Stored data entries
:::::

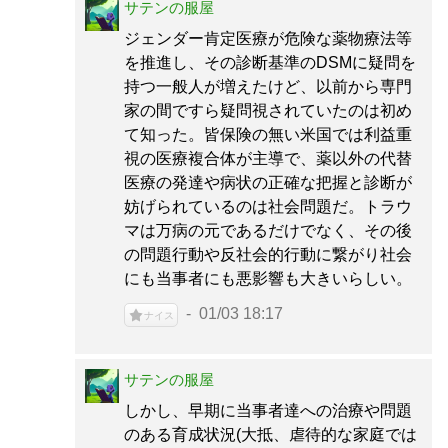
サテンの服屋
ジェンダー肯定医療が危険な薬物療法等
を推進し、その診断基準のDSMに疑問を
持つ一般人が増えたけど、以前から専門
家の間ですら疑問視されていたのは初め
て知った。皆保険の無い米国では利益重
視の医療複合体が主導で、薬以外の代替
医療の発達や病状の正確な把握と診断が
妨げられているのは社会問題だ。トラウ
マは万病の元であるだけでなく、その後
の問題行動や反社会的行動に繋がり社会
にも当事者にも悪影響も大きいらしい。
01/03 18:17
ナイス
サテンの服屋
しかし、早期に当事者達への治療や問題
のある育成状況(大抵、虐待的な家庭では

:::::

# Aim of the task
Your output must be the exact lines from the one containing "医療の発達や病状の正確な把握と診断が" through the end of the data above, both included, and nothing more.

# Response area
医療の発達や病状の正確な把握と診断が
妨げられているのは社会問題だ。トラウ
マは万病の元であるだけでなく、その後
の問題行動や反社会的行動に繋がり社会
にも当事者にも悪影響も大きいらしい。
01/03 18:17
ナイス
サテンの服屋
しかし、早期に当事者達への治療や問題
のある育成状況(大抵、虐待的な家庭では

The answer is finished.